Several years ago, an interior designer friend, knowing that I sew, asked if I would like some outdated upholstery fabric samples. I sorted them by color, stashed them in bins, and used them from time to time. However, these bins were taking up precious storage space and I was not using the material like I thought I would. I was loath to throw it away, so I hung onto it. Then a few weeks ago I read a story in our local paper about a young woman with special needs who sews pillows from upholstery sample fabric and sells them on Etsy–yippee! I contacted her mother who was thrilled to receive “new” fabric for her daughter to use. (You can see Holly’s Etsy website here.)

A couple of weeks ago, I had dinner with Jean, an old college roommate. She’s a talented, creative sort, and like me she was plagued with unfinished projects that she could not bear to discard but knew she would never return to. Jean shared with me her guilt-free divestment technique: in a large Ziploc bag, she packs up each unfinished project along with the remaining coordinated supplies, directions, and a note explaining the history of the project, what has been completed, and what remains to be done to finish it.

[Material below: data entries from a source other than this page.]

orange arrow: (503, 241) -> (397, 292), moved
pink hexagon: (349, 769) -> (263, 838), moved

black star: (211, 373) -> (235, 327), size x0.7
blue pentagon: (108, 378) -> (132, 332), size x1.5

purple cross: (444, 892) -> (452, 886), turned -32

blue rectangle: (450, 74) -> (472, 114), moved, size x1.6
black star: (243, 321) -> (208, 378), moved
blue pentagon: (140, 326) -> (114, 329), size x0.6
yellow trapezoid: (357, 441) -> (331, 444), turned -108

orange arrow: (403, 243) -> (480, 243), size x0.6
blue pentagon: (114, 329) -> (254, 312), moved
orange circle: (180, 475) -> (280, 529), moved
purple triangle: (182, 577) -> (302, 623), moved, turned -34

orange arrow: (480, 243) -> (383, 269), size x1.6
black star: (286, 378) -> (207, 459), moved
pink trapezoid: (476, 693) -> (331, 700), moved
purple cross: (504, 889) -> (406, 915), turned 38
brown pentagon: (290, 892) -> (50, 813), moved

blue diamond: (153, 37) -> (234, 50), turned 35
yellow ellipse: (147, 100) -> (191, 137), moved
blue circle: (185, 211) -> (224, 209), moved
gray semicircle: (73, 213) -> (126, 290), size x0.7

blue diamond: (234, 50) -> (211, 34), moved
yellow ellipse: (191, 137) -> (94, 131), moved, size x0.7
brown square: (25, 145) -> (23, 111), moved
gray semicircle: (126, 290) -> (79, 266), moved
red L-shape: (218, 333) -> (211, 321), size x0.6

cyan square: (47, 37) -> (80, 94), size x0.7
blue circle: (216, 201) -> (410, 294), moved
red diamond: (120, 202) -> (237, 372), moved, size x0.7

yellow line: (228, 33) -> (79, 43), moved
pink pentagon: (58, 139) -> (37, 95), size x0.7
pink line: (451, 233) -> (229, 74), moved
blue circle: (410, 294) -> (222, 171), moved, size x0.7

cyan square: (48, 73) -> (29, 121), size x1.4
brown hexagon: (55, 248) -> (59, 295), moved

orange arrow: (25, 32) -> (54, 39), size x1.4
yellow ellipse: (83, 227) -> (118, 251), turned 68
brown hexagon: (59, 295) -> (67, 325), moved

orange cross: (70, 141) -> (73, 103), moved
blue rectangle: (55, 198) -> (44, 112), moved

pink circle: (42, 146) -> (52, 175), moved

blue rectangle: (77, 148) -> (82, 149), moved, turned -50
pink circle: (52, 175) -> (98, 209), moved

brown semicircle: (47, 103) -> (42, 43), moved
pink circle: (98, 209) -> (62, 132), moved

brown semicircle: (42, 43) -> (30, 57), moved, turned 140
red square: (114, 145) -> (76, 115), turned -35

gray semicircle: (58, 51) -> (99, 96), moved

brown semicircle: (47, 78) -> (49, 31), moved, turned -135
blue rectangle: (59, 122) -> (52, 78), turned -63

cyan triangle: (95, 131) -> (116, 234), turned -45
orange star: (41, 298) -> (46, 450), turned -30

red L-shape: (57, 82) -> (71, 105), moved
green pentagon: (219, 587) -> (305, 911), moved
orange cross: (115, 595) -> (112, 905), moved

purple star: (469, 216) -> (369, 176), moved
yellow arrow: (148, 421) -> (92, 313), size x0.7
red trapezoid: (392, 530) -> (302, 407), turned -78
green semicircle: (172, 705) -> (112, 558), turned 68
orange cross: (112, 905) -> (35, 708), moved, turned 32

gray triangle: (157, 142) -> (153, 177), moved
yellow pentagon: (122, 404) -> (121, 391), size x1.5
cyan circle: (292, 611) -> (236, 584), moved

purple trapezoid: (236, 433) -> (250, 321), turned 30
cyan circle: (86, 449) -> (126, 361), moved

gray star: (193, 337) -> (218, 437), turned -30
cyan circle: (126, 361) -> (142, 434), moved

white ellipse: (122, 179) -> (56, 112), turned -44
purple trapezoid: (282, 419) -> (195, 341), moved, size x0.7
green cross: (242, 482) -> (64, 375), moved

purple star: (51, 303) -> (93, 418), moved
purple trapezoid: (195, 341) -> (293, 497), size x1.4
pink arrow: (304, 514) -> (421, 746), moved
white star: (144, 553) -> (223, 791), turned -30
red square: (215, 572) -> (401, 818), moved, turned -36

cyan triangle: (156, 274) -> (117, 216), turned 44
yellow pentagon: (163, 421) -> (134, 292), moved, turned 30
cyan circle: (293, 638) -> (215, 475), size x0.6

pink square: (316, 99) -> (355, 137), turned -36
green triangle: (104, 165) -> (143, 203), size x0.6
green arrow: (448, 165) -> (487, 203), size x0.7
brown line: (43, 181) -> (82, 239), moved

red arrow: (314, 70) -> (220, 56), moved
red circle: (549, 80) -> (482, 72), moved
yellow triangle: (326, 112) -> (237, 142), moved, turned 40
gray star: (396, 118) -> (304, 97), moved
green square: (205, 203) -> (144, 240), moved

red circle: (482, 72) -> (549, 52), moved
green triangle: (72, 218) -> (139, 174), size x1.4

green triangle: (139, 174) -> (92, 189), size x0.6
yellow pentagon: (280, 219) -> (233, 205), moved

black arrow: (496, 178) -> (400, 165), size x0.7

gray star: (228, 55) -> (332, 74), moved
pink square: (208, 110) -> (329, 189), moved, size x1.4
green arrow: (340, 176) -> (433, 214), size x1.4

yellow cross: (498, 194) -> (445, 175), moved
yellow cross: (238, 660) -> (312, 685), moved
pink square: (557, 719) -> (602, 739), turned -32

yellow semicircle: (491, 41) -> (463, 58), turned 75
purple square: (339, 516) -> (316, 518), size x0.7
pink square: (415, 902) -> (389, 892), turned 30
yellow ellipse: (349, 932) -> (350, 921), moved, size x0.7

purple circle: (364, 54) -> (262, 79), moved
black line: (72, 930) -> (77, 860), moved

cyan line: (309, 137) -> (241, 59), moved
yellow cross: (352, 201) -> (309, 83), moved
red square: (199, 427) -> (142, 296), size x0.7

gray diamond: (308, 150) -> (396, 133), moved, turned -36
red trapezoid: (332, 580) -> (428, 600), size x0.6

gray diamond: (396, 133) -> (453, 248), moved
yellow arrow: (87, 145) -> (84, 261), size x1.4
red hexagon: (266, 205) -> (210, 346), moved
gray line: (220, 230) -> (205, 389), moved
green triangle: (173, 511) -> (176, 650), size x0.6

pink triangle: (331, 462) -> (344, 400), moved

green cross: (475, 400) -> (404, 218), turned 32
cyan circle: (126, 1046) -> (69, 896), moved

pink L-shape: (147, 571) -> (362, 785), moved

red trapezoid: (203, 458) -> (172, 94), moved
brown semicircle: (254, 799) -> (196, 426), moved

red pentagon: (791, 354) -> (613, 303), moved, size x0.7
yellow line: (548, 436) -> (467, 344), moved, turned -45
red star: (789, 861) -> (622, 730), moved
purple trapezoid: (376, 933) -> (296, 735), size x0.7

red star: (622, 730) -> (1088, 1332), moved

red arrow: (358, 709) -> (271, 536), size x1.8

She then donates it to Goodwill, with the idea that someone might find it interesting and “new” enough to take it on as their own and complete it. Brilliant! I follow Tim Latimer’s blog, and I get a vicarious thrill when he rescues an old quilt top via e-Bay or a flea market, repairs it, and brings it to life.


And then this week, Daughter #1 told me how one evening a week she is hanging out with the knitting group at her college despite not knowing how to knit herself (knitters do make awfully good company!). I have tried to learn to knit through the years and have made valiant efforts under the guidance of patient and loving friends/teachers. Although I am a capable crocheter (in my teens I learned to crochet right handed), alas, I have never been able to master knitting. It could be my left-handedness or perhaps my desire is just not strong enough. At any rate, the lovely needles, yarn and half-finished projects have taunted me long enough–I have packed them up with a care package for D#1. Perhaps this is her chance to learn to knit–as a right-hander and a creative soul, maybe she’ll have better luck.

paper lanterns


Last fall my friend, Jackie, admired my arrangements of Chinese lanterns (Physalis alkekengi), both on stems in a vase and the seed pods displayed in a glass pumpkin jar.

Since I didn’t get my act together for her birthday this summer, yesterday, as a belated birthday present, I gave Jackie a jar of Chinese lanterns I collected. They make a lovely fall decoration and keep for several years.


I cut them from their stems, set them on a rack in the garage, and let them dry for a couple of weeks. I am a sucker for their vivid orange hue and delicate papery husks. Be warned, however: this plant is highly invasive. Accept divisions at your own risk!